Wednesday, 17 June 2009

Wild Venison

You've got to admit, there's something inherently exciting about any food with 'wild' in the name. 'Wild boar' sounds so much better then 'pork', for example and I'm sure even 'wild carrots' would attract more attention than the common or garden variety. So, when visiting a relatively local farm shop recently I came across wild venison, well, I could hardly turn down the opportunity to try it out. They sold either fillet steak or rump steak, so I went for the rump steak as it was slightly cheaper. I incidentally also bought some carrots while I was there, although they were not described as being 'wild'.
Venison is quite an interesting meat – it's quite dark in colour and has a heavy, almost livery smell when raw. It's also naturally very lean, as the packaging in this case testifies. It can be cooked just like a fillet of beef or any other steak really – in a pan. Of course, there are many other ways of cooking venison, pot roast in particular springs to mind, but I quite like to have the steak almost just as it is. So, simply season lightly with salt and black pepper (freshly ground if possible!). Then simply place in a hot frying pan, or as I'm using here, a grill pan. The pan needs to be really hot before the meat goes in as we are aiming to seal in the juices and hence the flavour. If the pan was too cool and the meat heated up slowly, then it would lose a lot more juice.

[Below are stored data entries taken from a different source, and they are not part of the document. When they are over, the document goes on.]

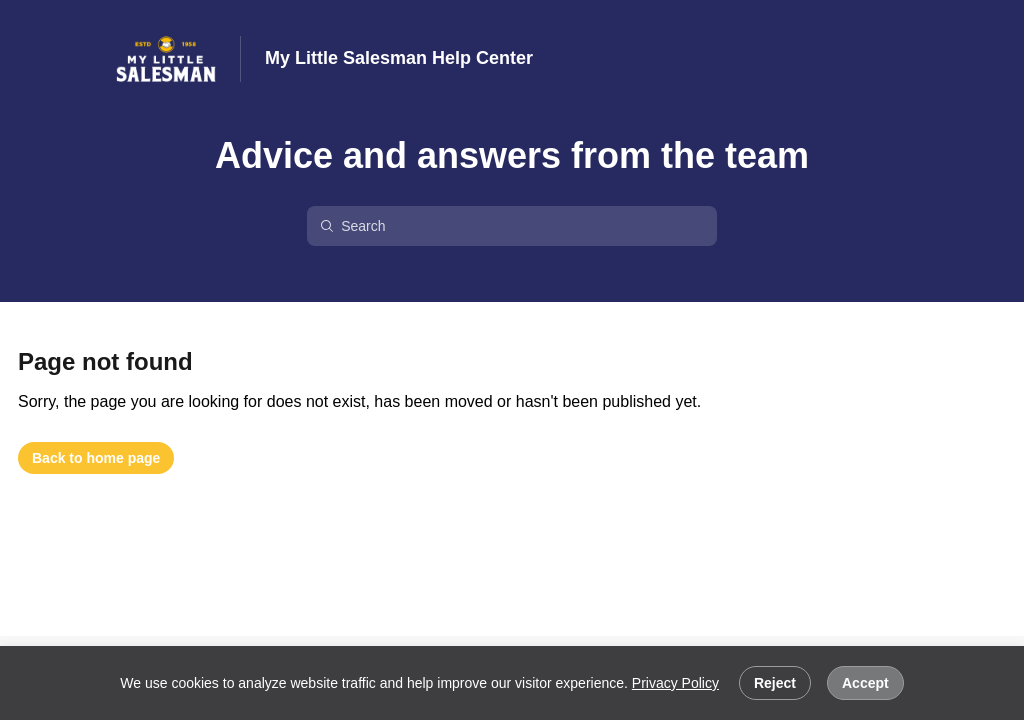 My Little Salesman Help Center (399, 58)
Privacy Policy (675, 683) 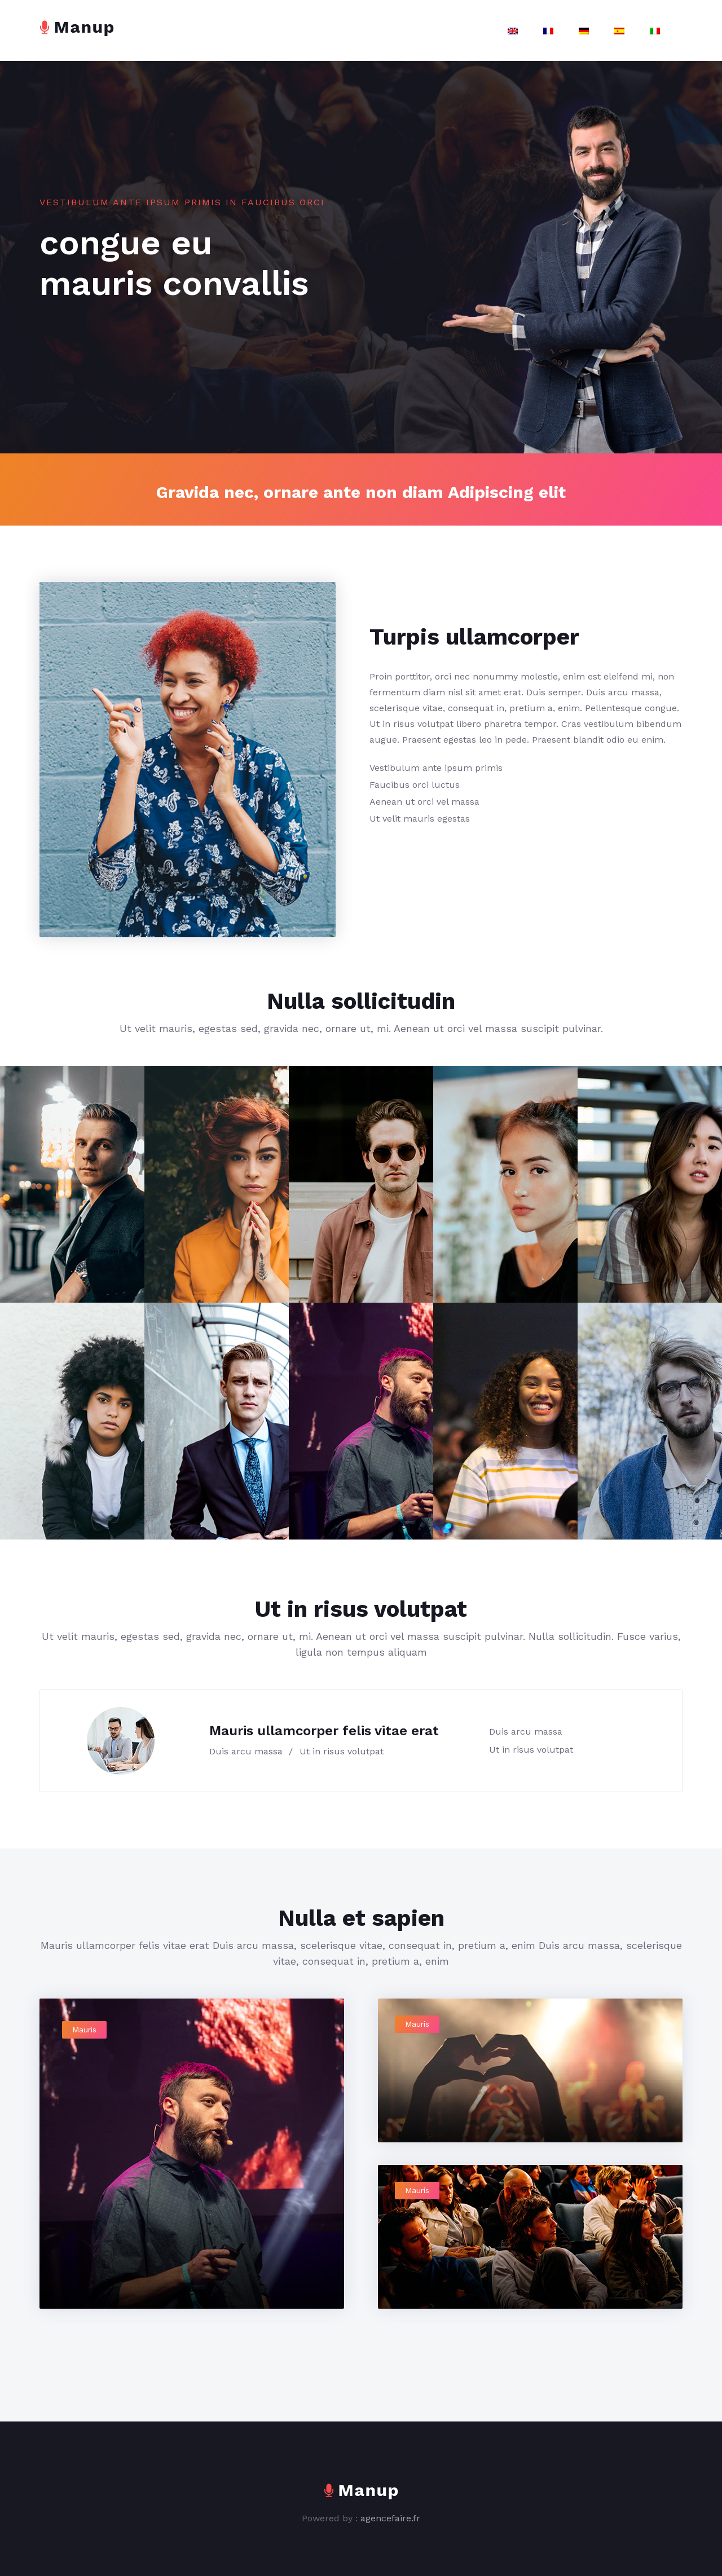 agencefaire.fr (390, 2518) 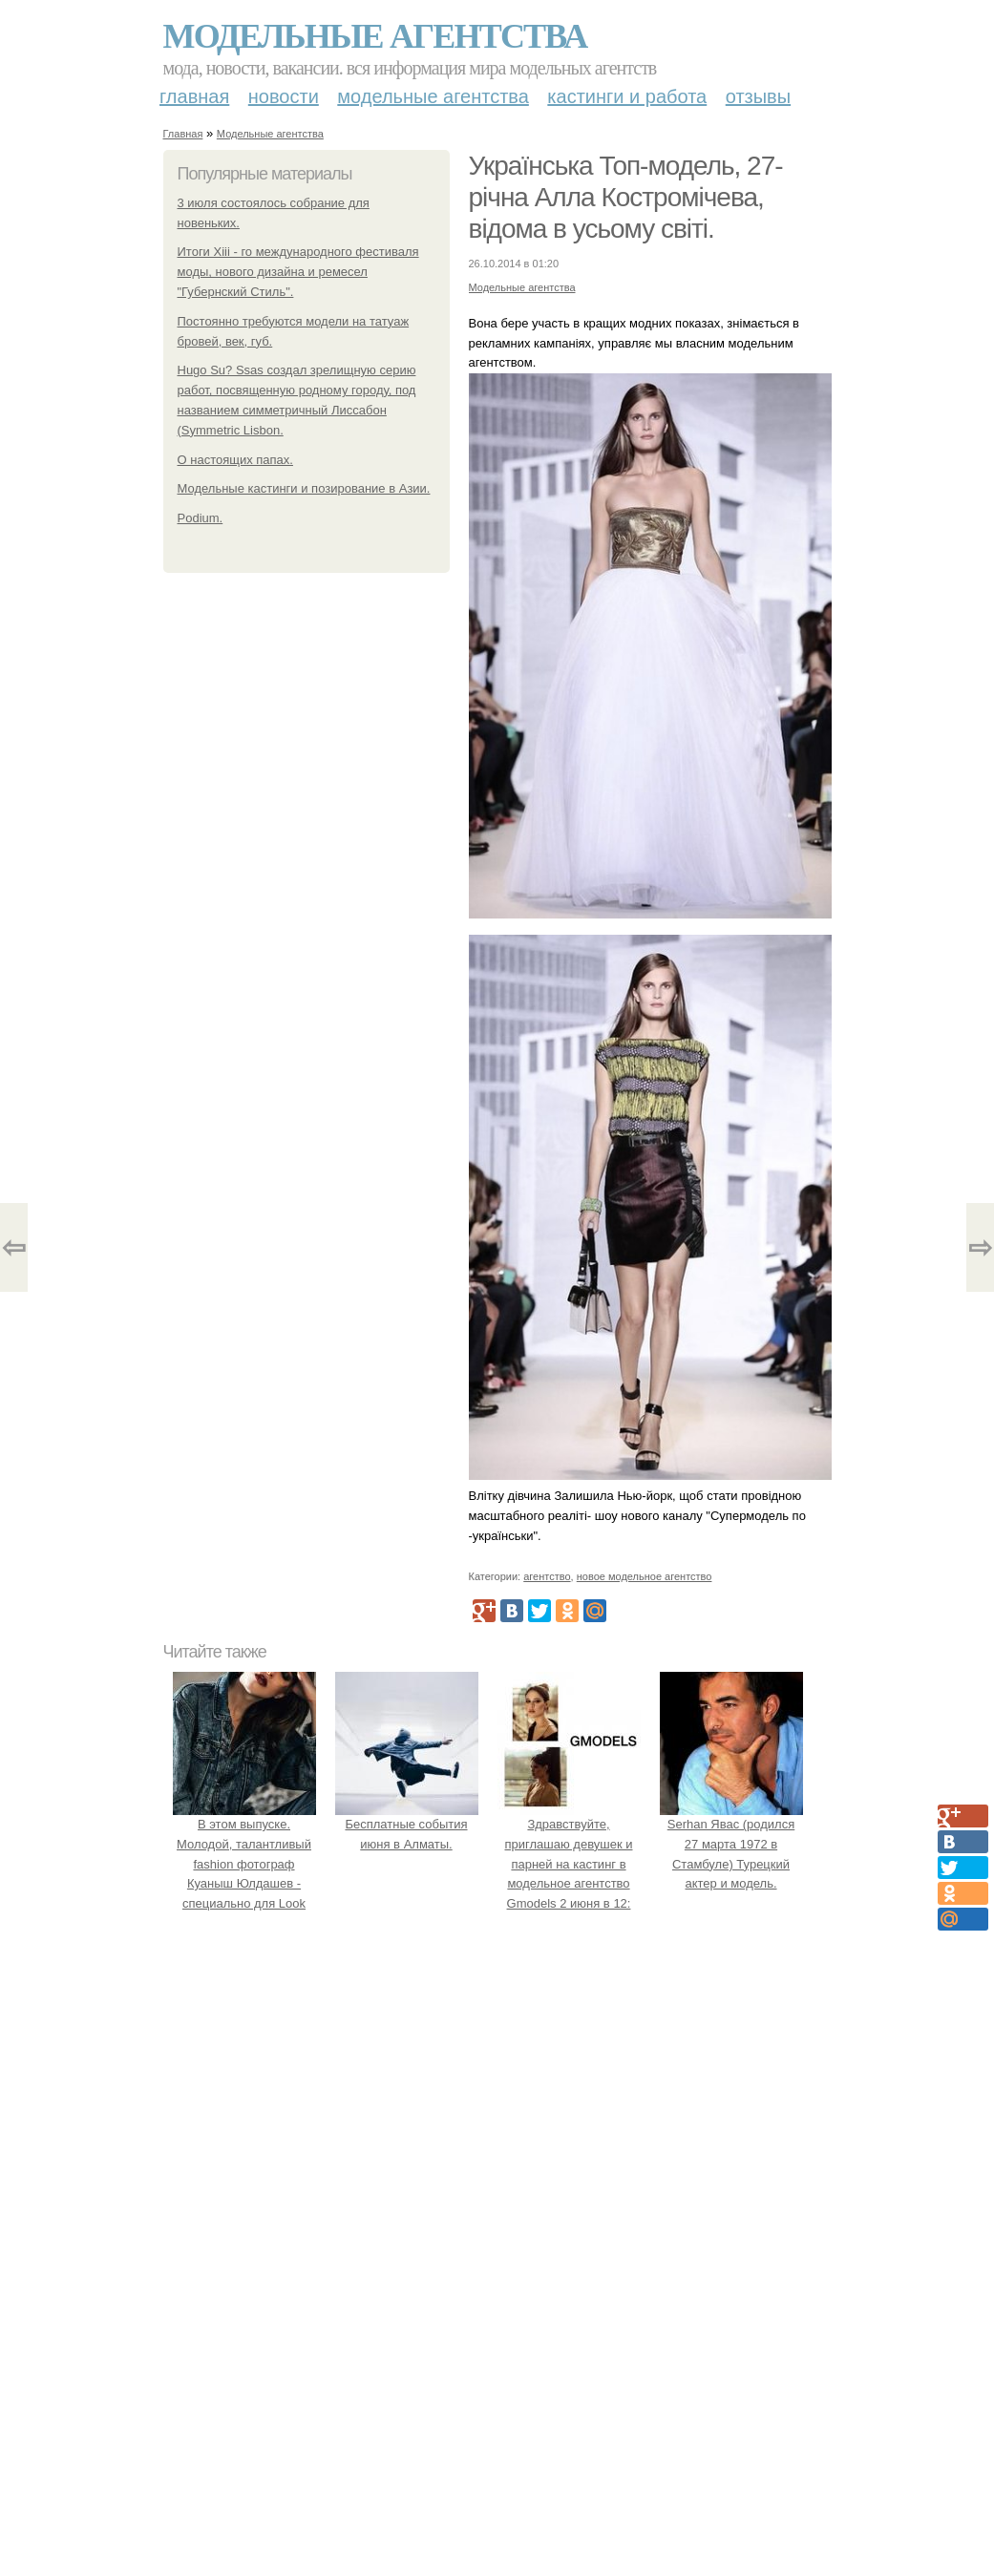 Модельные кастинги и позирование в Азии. (304, 488)
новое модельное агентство (644, 1576)
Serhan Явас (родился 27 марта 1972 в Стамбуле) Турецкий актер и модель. (731, 1843)
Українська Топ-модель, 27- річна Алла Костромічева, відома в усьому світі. (626, 197)
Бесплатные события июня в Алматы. (406, 1824)
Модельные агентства (375, 36)
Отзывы (758, 96)
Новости (283, 96)
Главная (194, 96)
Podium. (200, 518)
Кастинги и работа (627, 96)
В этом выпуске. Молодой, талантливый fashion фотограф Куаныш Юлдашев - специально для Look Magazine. (244, 1864)
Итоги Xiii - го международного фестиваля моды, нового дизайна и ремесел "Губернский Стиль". (298, 271)
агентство (546, 1576)
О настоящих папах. (235, 460)
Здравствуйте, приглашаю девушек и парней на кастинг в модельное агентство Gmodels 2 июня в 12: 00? (569, 1864) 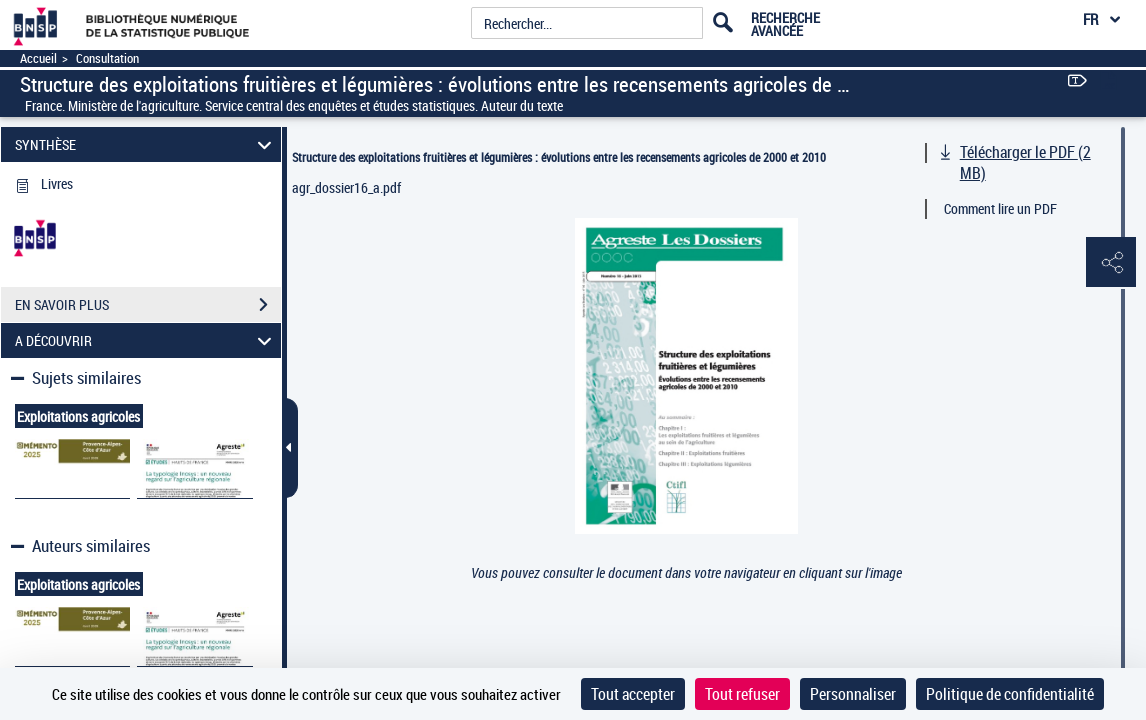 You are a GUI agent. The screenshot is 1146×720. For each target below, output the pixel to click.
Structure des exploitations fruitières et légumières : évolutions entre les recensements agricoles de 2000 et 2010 (559, 157)
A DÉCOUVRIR (146, 340)
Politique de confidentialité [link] (1010, 694)
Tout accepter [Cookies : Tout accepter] (633, 694)
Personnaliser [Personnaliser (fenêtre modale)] (853, 694)
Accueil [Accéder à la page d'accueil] (38, 58)
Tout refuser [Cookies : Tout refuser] (742, 694)
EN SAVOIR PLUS (148, 305)
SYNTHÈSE (146, 144)
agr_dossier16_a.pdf (346, 187)
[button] (1111, 263)
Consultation (107, 58) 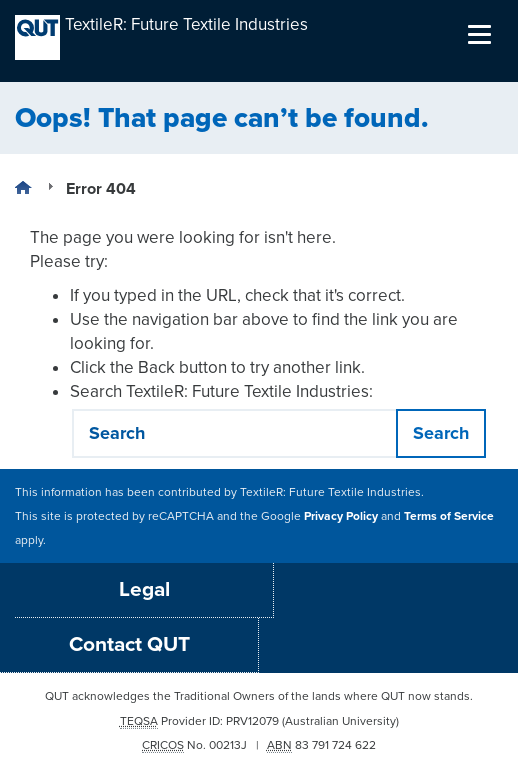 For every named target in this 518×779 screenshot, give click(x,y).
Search (441, 433)
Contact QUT (129, 644)
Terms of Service (449, 516)
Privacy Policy (341, 516)
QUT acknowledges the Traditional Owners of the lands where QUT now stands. (259, 696)
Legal (144, 589)
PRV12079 (252, 721) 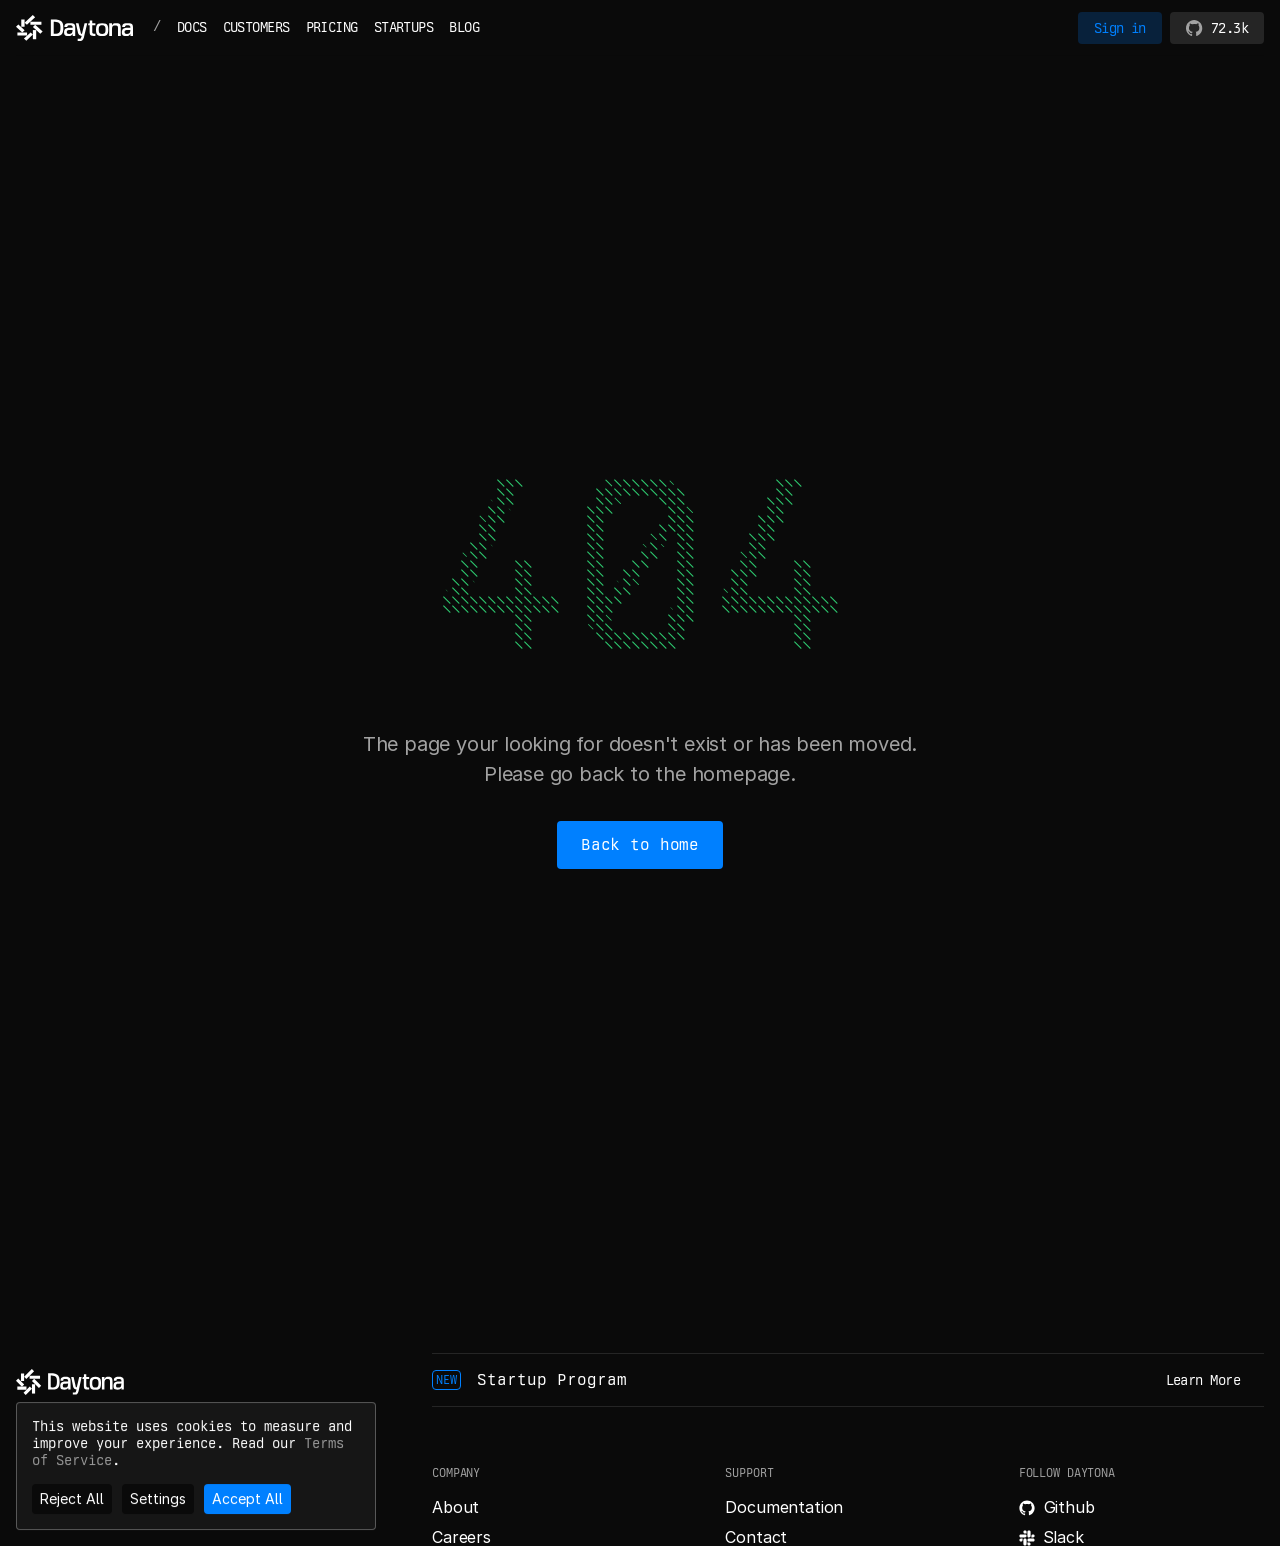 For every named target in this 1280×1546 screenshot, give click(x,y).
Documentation (784, 1507)
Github (1069, 1507)
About (455, 1507)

Cook on one side for three to four minutes, before turning and repeating the same on the other side. I tend to turn the heat down a bit at this point, so that I don't fill the kitchen up with smoke, but it should still be kept fairly high. How long you cook it for depends on how you like your steak. Deciding when a steak is done the way you like it is something that takes a bit of practice (best to get this right before cooking for guests!). My method is to press my finger onto the top of the steak in the pan (you have to be fairly quick, to avoid getting burnt) to feel how firm it is. You can then compare this to either your top lip, the tip of your nose, or the centre of your forehead. This isn't as crazy as it may sound! If the meat is as soft as your top lip, for example, then it will be rare. Likewise, if it feels more like the tip of your nose, then it should be roughly medium. Obviously, if it is really firm, like your forehead, then it will be well done. Note that this is really only good as a rough guide line! You'll need to try it out once or twice to get the hang of it. If you're just cooking for yourself, then it doesn't matter if you cut the steak in half to see how it's doing in the centre and if it's not done well enough, then simply put it back in the pan for a few more minutes. If you are aiming for medium to well done, then it helps to turn the steak over occasionally since this makes sure it gets more evenly browned, which makes presentation easier and it will slightly speed up the cooking process.